▶ Dataset records
========================
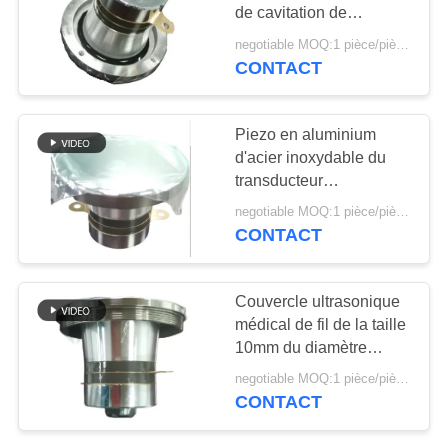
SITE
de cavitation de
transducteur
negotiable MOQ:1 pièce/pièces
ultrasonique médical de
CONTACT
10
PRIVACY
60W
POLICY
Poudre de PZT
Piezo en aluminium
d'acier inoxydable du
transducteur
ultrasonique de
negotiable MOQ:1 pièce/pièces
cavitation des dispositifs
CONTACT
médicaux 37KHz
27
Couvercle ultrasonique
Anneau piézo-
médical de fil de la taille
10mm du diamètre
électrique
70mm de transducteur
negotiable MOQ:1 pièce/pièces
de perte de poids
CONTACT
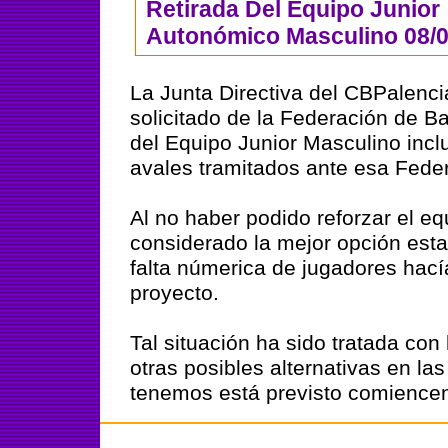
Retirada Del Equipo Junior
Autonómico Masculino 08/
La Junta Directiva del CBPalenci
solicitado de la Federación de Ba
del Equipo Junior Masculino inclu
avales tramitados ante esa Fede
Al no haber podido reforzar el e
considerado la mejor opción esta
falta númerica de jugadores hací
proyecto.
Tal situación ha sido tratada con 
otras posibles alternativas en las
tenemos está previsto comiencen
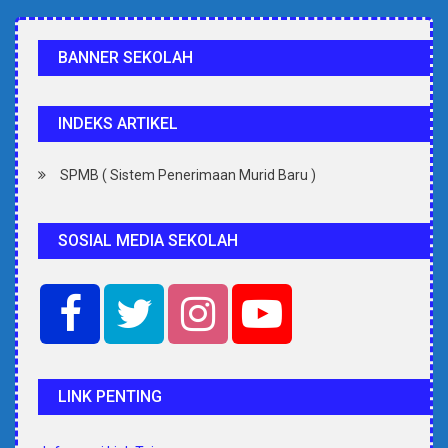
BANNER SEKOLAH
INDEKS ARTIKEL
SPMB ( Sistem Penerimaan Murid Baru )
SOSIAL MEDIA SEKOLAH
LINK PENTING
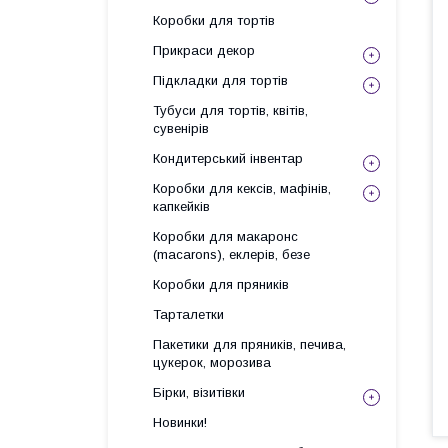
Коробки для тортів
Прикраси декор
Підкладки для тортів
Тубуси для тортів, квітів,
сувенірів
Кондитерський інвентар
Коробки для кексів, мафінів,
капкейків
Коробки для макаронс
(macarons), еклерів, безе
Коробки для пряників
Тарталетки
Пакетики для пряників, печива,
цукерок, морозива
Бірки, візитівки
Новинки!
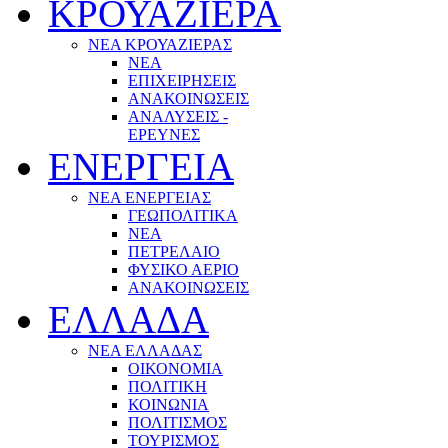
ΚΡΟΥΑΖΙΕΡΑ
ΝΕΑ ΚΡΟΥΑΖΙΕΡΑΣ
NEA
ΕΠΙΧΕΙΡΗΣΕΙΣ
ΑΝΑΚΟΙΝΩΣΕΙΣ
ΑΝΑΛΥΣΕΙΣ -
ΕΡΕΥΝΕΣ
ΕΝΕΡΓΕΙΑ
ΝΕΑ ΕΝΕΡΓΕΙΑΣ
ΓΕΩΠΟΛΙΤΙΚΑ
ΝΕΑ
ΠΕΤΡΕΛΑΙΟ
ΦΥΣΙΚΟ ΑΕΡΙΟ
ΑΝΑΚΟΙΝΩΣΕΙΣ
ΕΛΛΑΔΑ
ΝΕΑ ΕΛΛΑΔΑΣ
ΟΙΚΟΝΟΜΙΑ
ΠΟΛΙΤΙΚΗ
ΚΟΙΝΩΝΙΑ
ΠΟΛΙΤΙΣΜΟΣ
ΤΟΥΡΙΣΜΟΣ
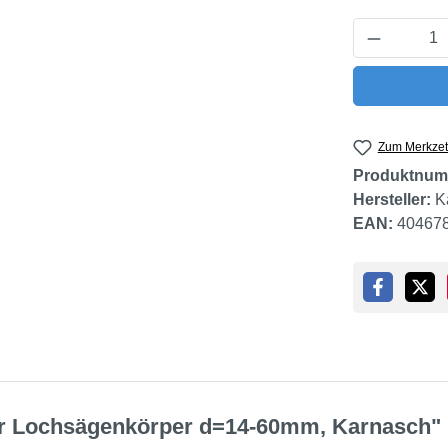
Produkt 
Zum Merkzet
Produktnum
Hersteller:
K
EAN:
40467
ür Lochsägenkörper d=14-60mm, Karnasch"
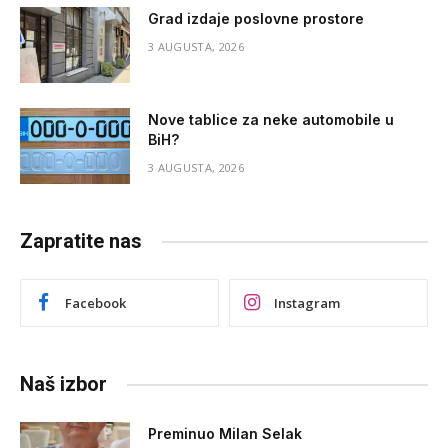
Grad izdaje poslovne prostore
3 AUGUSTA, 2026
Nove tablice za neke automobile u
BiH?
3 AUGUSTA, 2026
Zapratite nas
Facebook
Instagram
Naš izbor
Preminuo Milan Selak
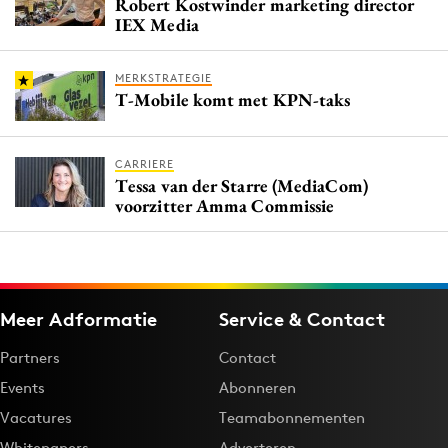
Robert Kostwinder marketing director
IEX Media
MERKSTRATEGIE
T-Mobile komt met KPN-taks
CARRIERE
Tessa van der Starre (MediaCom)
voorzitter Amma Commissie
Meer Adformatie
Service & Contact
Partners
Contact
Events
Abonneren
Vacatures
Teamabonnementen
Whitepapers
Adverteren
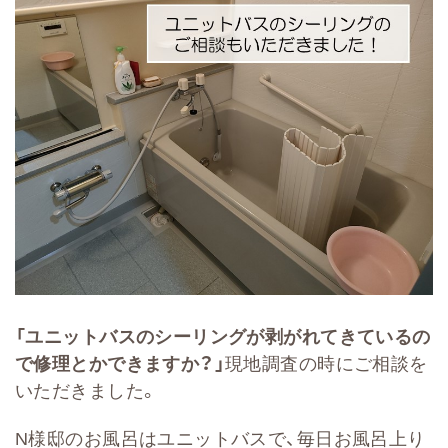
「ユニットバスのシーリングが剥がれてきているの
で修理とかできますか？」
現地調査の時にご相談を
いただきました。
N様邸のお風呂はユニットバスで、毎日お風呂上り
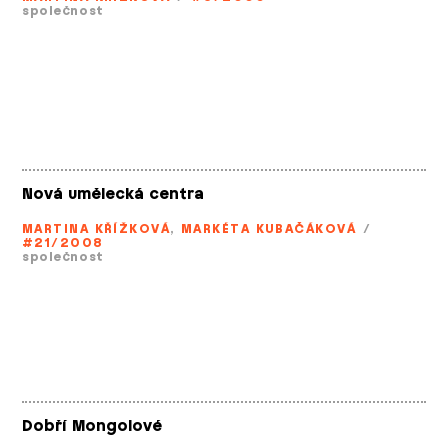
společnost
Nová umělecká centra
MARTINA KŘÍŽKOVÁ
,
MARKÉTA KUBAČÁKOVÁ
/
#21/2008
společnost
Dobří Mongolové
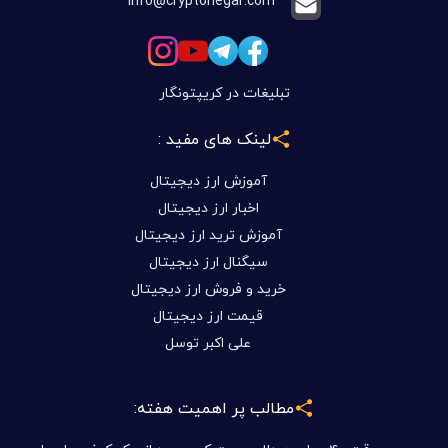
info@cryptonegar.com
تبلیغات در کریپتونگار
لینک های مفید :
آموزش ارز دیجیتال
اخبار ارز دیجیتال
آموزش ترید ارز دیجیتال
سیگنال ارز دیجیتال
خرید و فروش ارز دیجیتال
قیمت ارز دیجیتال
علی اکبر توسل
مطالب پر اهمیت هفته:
========================
▶ What this task involves
Only the pictures are to be left out; copy all the remaining material above exactly.

▶ Your response
SITE
de cavitation de
transducteur
negotiable MOQ:1 pièce/pièces
ultrasonique médical de
CONTACT
10
PRIVACY
60W
POLICY
Poudre de PZT
Piezo en aluminium
d'acier inoxydable du
transducteur
ultrasonique de
negotiable MOQ:1 pièce/pièces
cavitation des dispositifs
CONTACT
médicaux 37KHz
27
Couvercle ultrasonique
Anneau piézo-
médical de fil de la taille
10mm du diamètre
électrique
70mm de transducteur
negotiable MOQ:1 pièce/pièces
de perte de poids
CONTACT
Retirada Del Equipo Junior
Autonómico Masculino 08/
La Junta Directiva del CBPalenci
solicitado de la Federación de Ba
del Equipo Junior Masculino inclu
avales tramitados ante esa Fede
Al no haber podido reforzar el e
considerado la mejor opción esta
falta númerica de jugadores hací
proyecto.
Tal situación ha sido tratada con 
otras posibles alternativas en las
tenemos está previsto comiencen
BANNER SEKOLAH
INDEKS ARTIKEL
SPMB ( Sistem Penerimaan Murid Baru )
SOSIAL MEDIA SEKOLAH
LINK PENTING
Коробки для тортів
Прикраси декор
Підкладки для тортів
Тубуси для тортів, квітів,
сувенірів
Кондитерський інвентар
Коробки для кексів, мафінів,
капкейків
Коробки для макаронс
(macarons), еклерів, безе
Коробки для пряників
Тарталетки
Пакетики для пряників, печива,
цукерок, морозива
Бірки, візитівки
Новинки!
ΚΡΟΥΑΖΙΕΡΑ
ΝΕΑ ΚΡΟΥΑΖΙΕΡΑΣ
NEA
ΕΠΙΧΕΙΡΗΣΕΙΣ
ΑΝΑΚΟΙΝΩΣΕΙΣ
ΑΝΑΛΥΣΕΙΣ -
ΕΡΕΥΝΕΣ
ΕΝΕΡΓΕΙΑ
ΝΕΑ ΕΝΕΡΓΕΙΑΣ
ΓΕΩΠΟΛΙΤΙΚΑ
ΝΕΑ
ΠΕΤΡΕΛΑΙΟ
ΦΥΣΙΚΟ ΑΕΡΙΟ
ΑΝΑΚΟΙΝΩΣΕΙΣ
ΕΛΛΑΔΑ
ΝΕΑ ΕΛΛΑΔΑΣ
ΟΙΚΟΝΟΜΙΑ
ΠΟΛΙΤΙΚΗ
ΚΟΙΝΩΝΙΑ
ΠΟΛΙΤΙΣΜΟΣ
ΤΟΥΡΙΣΜΟΣ
Produkt 
Zum Merkzet
Produktnum
Hersteller:
K
EAN:
40467
ür Lochsägenkörper d=14-60mm, Karnasch"
Grad izdaje poslovne prostore
3 AUGUSTA, 2026
Nove tablice za neke automobile u
BiH?
3 AUGUSTA, 2026
Zapratite nas
Facebook
Instagram
Naš izbor
Preminuo Milan Selak
Robert Kostwinder marketing director
IEX Media
MERKSTRATEGIE
T-Mobile komt met KPN-taks
CARRIERE
Tessa van der Starre (MediaCom)
voorzitter Amma Commissie
Meer Adformatie
Service & Contact
Partners
Contact
Events
Abonneren
Vacatures
Teamabonnementen
Whitepapers
Adverteren
「ユニットバスのシーリングが剥がれてきているの
で修理とかできますか？」
現地調査の時にご相談を
いただきました。
N様邸のお風呂はユニットバスで、毎日お風呂上り
společnost
Nová umělecká centra
MARTINA KŘÍŽKOVÁ
,
MARKÉTA KUBAČÁKOVÁ
/
#21/2008
společnost
Dobří Mongolové
info@cryptonegar.com
تبلیغات در کریپتونگار
لینک های مفید :
آموزش ارز دیجیتال
اخبار ارز دیجیتال
آموزش ترید ارز دیجیتال
سیگنال ارز دیجیتال
خرید و فروش ارز دیجیتال
قیمت ارز دیجیتال
علی اکبر توسل
مطالب پر اهمیت هفته:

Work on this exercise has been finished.